One solution would be to more frequently link people back to "The Hidden Complexity of Wishes" (or other writing by Eliezer that makes similar points--what else would be suitable?) But while it's a good post and Eliezer makes some very good points with the "Outcome Pump" thought-experiment, the argument isn't entirely convincing.
As Eliezer himself has argued at great length, (see also section 6.1 of this paper) humans' own understanding of our values is far from perfect. None of us are, right now, qualified to design a utopia. But we do have some understanding of our own values; we can identify some things that would be improvements over our current situation while marking other scenarios as "this would be a disaster." It seems like there might be a point in the future where we can design an AI whose understanding of human values is similarly serviceable but no better than that.
Maybe I'm wrong about that. But if I am, until there's a better easy to read explanation of why I'm wrong for everybody to link to, it would be helpful to have different terms for (1) and (2) above. Perhaps call them "utopia AI" and "safe AI," respectively?
Just because it doesn't do exactly what you want doesn't mean it is going to fail in some utterly spectacular way.
You aren't searching for solutions to a real world problem, you are searching for solutions to a model (ultimately, for solutions to systems of equations), and not only you have limited solution space, you don't model anything irrelevant. Furthermore, the search space is not 2d and not 3d, and not even 100d, the volume increases really rapidly with size. The predictions of many systems are fundamentally limited by Lyapunov's exponent. I suggest you stop thinking in terms of concepts like 'improve'.
If something self improves at software level, that'll be a piece of software created with very well defined model of changes to itself, and the very self improvement will be concerned with cutting down the solution space and cutting down the model. If something self improves at hardware level, likewise for the model of physics. Everyone wants artificial rainman. The autism is what you get from all sorts of random variations to baseline human brain; looks like the general intelligence that expands it's model and doesn't just focus intensely is a tiny spot in the design space. I don't see why expect general intelligence to suddenly overtake specialized intelligences; the specialized intelligences have better people working on them, have the funding, and the specialization massively improves efficiency; superhuman specialized intelligences require lower hardware power.

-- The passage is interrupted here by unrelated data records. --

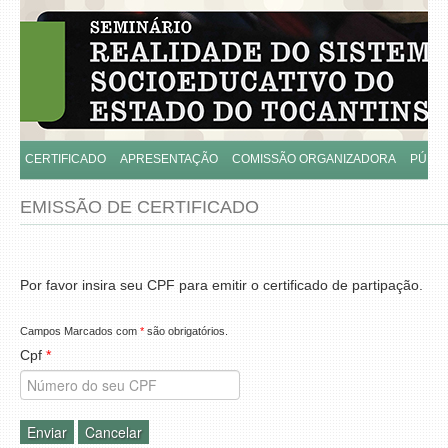
CERTIFICADO
APRESENTAÇÃO
COMISSÃO ORGANIZADORA
PÚBLI
EMISSÃO DE CERTIFICADO
Por favor insira seu CPF para emitir o certificado de partipação.
Campos Marcados com
*
são obrigatórios.
Cpf
*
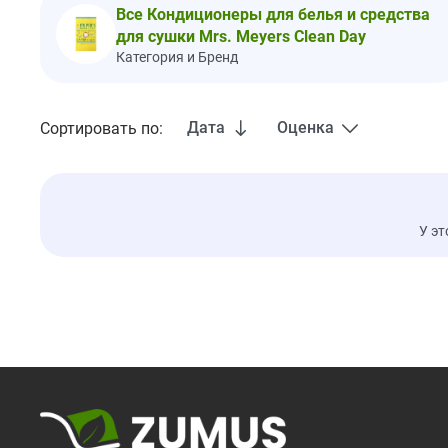
Все Кондиционеры для белья и средства
для сушки Mrs. Meyers Clean Day
Категория и Бренд
Дата
Оценка
Сортировать по:
У эт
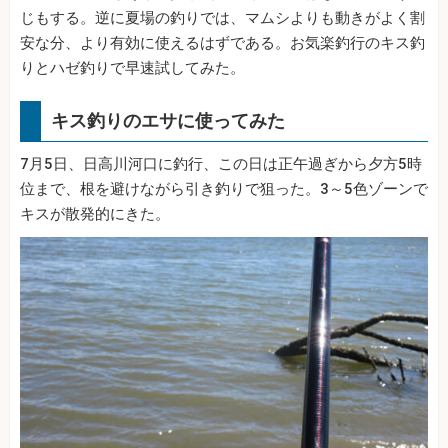
じもする。逆に夏場の釣りでは、マムシよりも動きがよく割
安な分、より有効に使えるはずである。お気楽釣行のキス釣
りとハゼ釣りで早速試してみた。
キス釣りのエサに使ってみた
7月5日、日高川河口に釣行、この日は正午過ぎから夕方5時
位まで、根を避けながら引き釣りで狙った。3～5色ゾーンで
キスが散発的にきた。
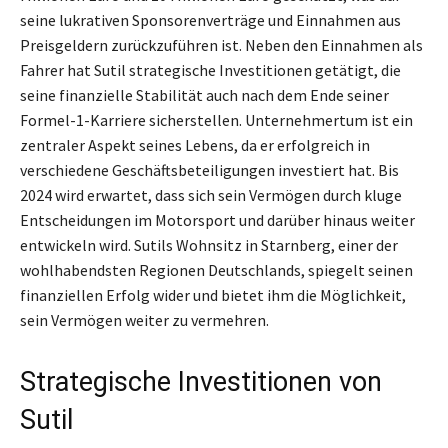
seine lukrativen Sponsorenverträge und Einnahmen aus
Preisgeldern zurückzuführen ist. Neben den Einnahmen als
Fahrer hat Sutil strategische Investitionen getätigt, die
seine finanzielle Stabilität auch nach dem Ende seiner
Formel-1-Karriere sicherstellen. Unternehmertum ist ein
zentraler Aspekt seines Lebens, da er erfolgreich in
verschiedene Geschäftsbeteiligungen investiert hat. Bis
2024 wird erwartet, dass sich sein Vermögen durch kluge
Entscheidungen im Motorsport und darüber hinaus weiter
entwickeln wird. Sutils Wohnsitz in Starnberg, einer der
wohlhabendsten Regionen Deutschlands, spiegelt seinen
finanziellen Erfolg wider und bietet ihm die Möglichkeit,
sein Vermögen weiter zu vermehren.
Strategische Investitionen von
Sutil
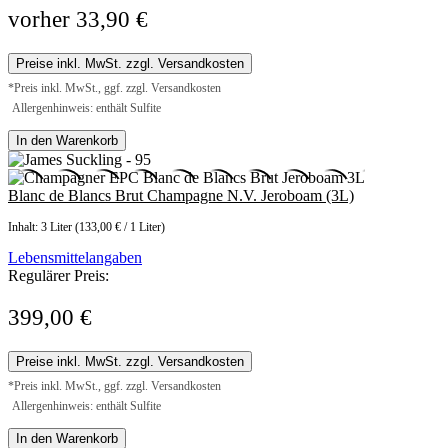
vorher 33,90 €
Preise inkl. MwSt. zzgl. Versandkosten
*Preis inkl. MwSt., ggf. zzgl. Versandkosten
Allergenhinweis: enthält Sulfite
In den Warenkorb
Blanc de Blancs Brut Champagne N.V. Jeroboam (3L)
Inhalt:
3 Liter
(133,00 € / 1 Liter)
Lebensmittelangaben
Regulärer Preis:
399,00 €
Preise inkl. MwSt. zzgl. Versandkosten
*Preis inkl. MwSt., ggf. zzgl. Versandkosten
Allergenhinweis: enthält Sulfite
In den Warenkorb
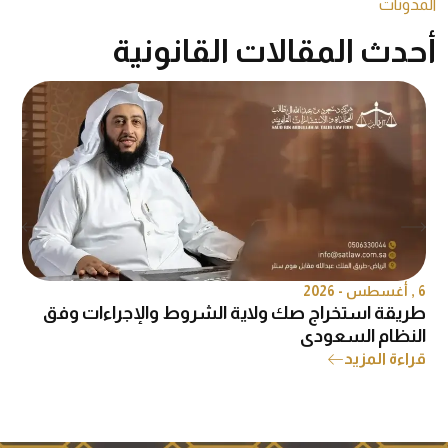
المدونات
أحدث المقالات القانونية
6 , أغسطس - 2026
6 , 
طريقة استخراج صك ولاية الشروط والإجراءات وفق
ه
النظام السعودي
ق
قراءة المزيد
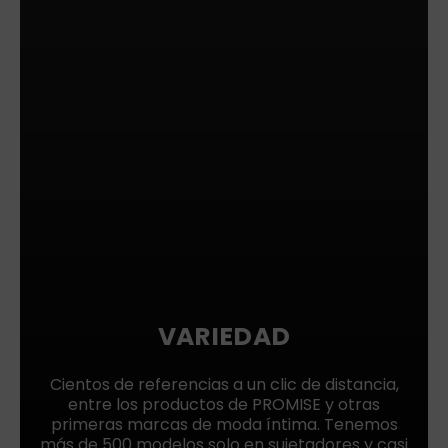
VARIEDAD
Cientos de referencias a un clic de distancia,
entre los productos de PROMISE y otras
primeras marcas de moda íntima. Tenemos
más de 500 modelos solo en sujetadores y casi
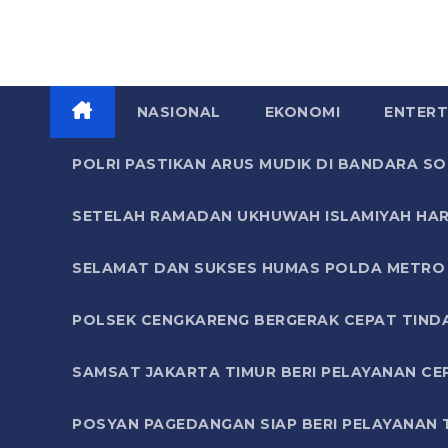
NASIONAL
EKONOMI
ENTERT
POLRI PASTIKAN ARUS MUDIK DI BANDARA 
SETELAH RAMADAN UKHUWAH ISLAMIYAH HAR
SELAMAT DAN SUKSES HUMAS POLDA METRO 
POLSEK CENGKARENG BERGERAK CEPAT TIND
SAMSAT JAKARTA TIMUR BERI PELAYANAN CE
POSYAN PAGEDANGAN SIAP BERI PELAYANAN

I certainly agree, and I am not even sure what the official SI position is on the probability of such failure. I know that Eliezer in hist writing does give the impression that any mistake will mean certain doom, which I believe to be an exaggeration. But failure of this kind is fundamentally unpredictable, and if a low probability even kills you, you are still dead, and I think that it is high enough that the Friendly AI type effort would n... (read more)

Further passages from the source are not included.